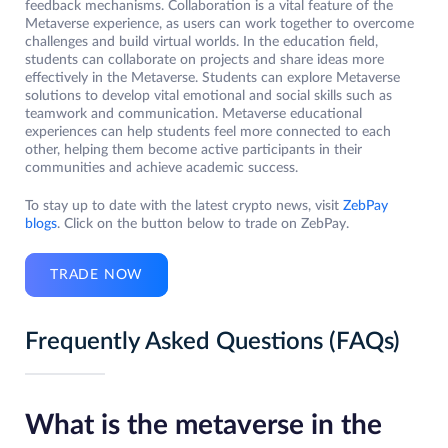
feedback mechanisms. Collaboration is a vital feature of the
Metaverse experience, as users can work together to overcome
challenges and build virtual worlds. In the education field,
students can collaborate on projects and share ideas more
effectively in the Metaverse. Students can explore Metaverse
solutions to develop vital emotional and social skills such as
teamwork and communication. Metaverse educational
experiences can help students feel more connected to each
other, helping them become active participants in their
communities and achieve academic success.
To stay up to date with the latest crypto news, visit
ZebPay
blogs
. Click on the button below to trade on ZebPay.
TRADE NOW
Frequently Asked Questions (FAQs)
What is the metaverse in the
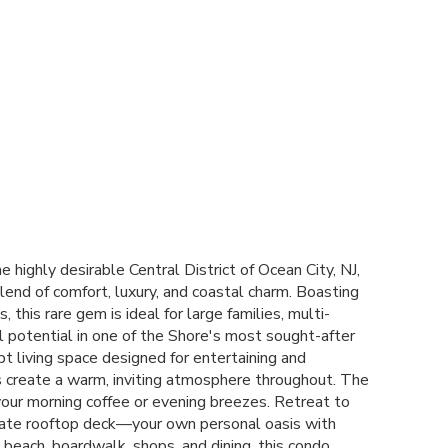
ighly desirable Central District of Ocean City, NJ,
lend of comfort, luxury, and coastal charm. Boasting
is rare gem is ideal for large families, multi-
al potential in one of the Shore's most sought-after
pt living space designed for entertaining and
es create a warm, inviting atmosphere throughout. The
g your morning coffee or evening breezes. Retreat to
ivate rooftop deck—your own personal oasis with
 beach, boardwalk, shops, and dining, this condo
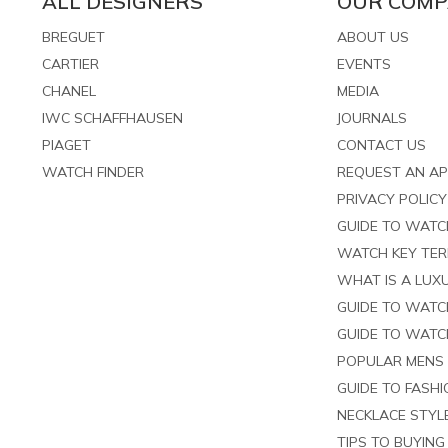
ALL DESIGNERS
OUR COM
BREGUET
ABOUT US
CARTIER
EVENTS
CHANEL
MEDIA
IWC SCHAFFHAUSEN
JOURNALS
PIAGET
CONTACT US
WATCH FINDER
REQUEST AN A
PRIVACY POLICY
GUIDE TO WAT
WATCH KEY TE
WHAT IS A LUXU
GUIDE TO WATC
GUIDE TO WATC
POPULAR MENS
GUIDE TO FASH
NECKLACE STYL
TIPS TO BUYIN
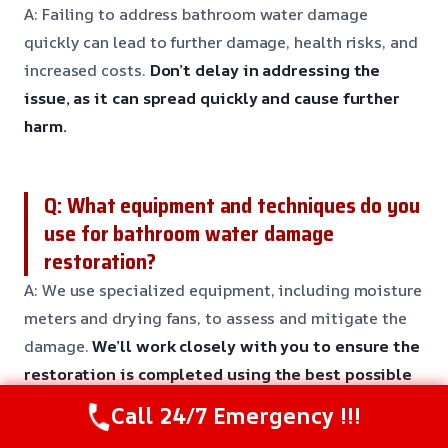
A: Failing to address bathroom water damage
quickly can lead to further damage, health risks, and
increased costs.
Don’t delay in addressing the
issue, as it can spread quickly and cause further
harm.
Q: What equipment and techniques do you
use for bathroom water damage
restoration?
A: We use specialized equipment, including moisture
meters and drying fans, to assess and mitigate the
damage.
We’ll work closely with you to ensure the
restoration is completed using the best possible
techniques and equipment.
Call 24/7 Emergency !!!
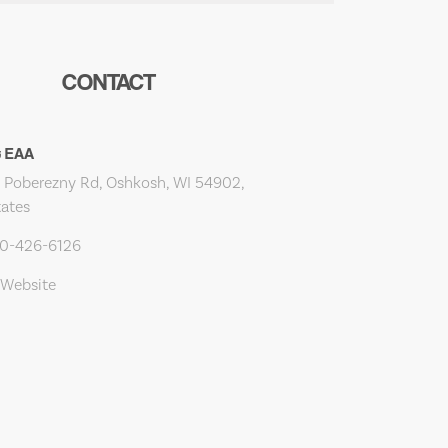
CONTACT
t EAA
Poberezny Rd, Oshkosh, WI 54902,
tates
20-426-6126
 Website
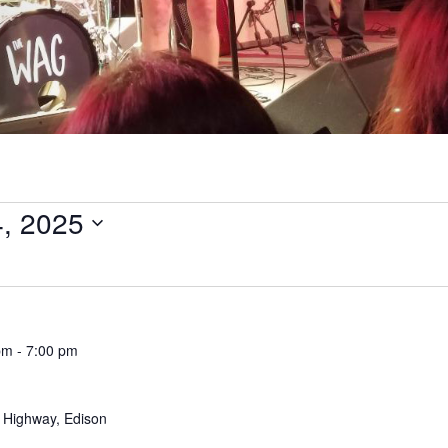
4, 2025
pm
-
7:00 pm
 Highway, Edison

▸ **TO DO**
Except for pictures, copy the records above exactly.

▸ **RESULT BELOW**
feedback mechanisms. Collaboration is a vital feature of the
Metaverse experience, as users can work together to overcome
challenges and build virtual worlds. In the education field,
students can collaborate on projects and share ideas more
effectively in the Metaverse. Students can explore Metaverse
solutions to develop vital emotional and social skills such as
teamwork and communication. Metaverse educational
experiences can help students feel more connected to each
other, helping them become active participants in their
communities and achieve academic success.
To stay up to date with the latest crypto news, visit
ZebPay
blogs
. Click on the button below to trade on ZebPay.
TRADE NOW
Frequently Asked Questions (FAQs)
What is the metaverse in the
ighly desirable Central District of Ocean City, NJ,
lend of comfort, luxury, and coastal charm. Boasting
is rare gem is ideal for large families, multi-
al potential in one of the Shore's most sought-after
pt living space designed for entertaining and
es create a warm, inviting atmosphere throughout. The
g your morning coffee or evening breezes. Retreat to
ivate rooftop deck—your own personal oasis with
 beach, boardwalk, shops, and dining, this condo
ALL DESIGNERS
OUR COM
BREGUET
ABOUT US
CARTIER
EVENTS
CHANEL
MEDIA
IWC SCHAFFHAUSEN
JOURNALS
PIAGET
CONTACT US
WATCH FINDER
REQUEST AN A
PRIVACY POLICY
GUIDE TO WAT
WATCH KEY TE
WHAT IS A LUXU
GUIDE TO WATC
GUIDE TO WATC
POPULAR MENS
GUIDE TO FASH
NECKLACE STYL
TIPS TO BUYIN
A: Failing to address bathroom water damage
quickly can lead to further damage, health risks, and
increased costs.
Don’t delay in addressing the
issue, as it can spread quickly and cause further
harm.
Q: What equipment and techniques do you
use for bathroom water damage
restoration?
A: We use specialized equipment, including moisture
meters and drying fans, to assess and mitigate the
damage.
We’ll work closely with you to ensure the
restoration is completed using the best possible
techniques and equipment.
Call 24/7 Emergency !!!
CONTACT
t EAA
Poberezny Rd, Oshkosh, WI 54902,
tates
20-426-6126
 Website
4, 2025
pm
-
7:00 pm
 Highway, Edison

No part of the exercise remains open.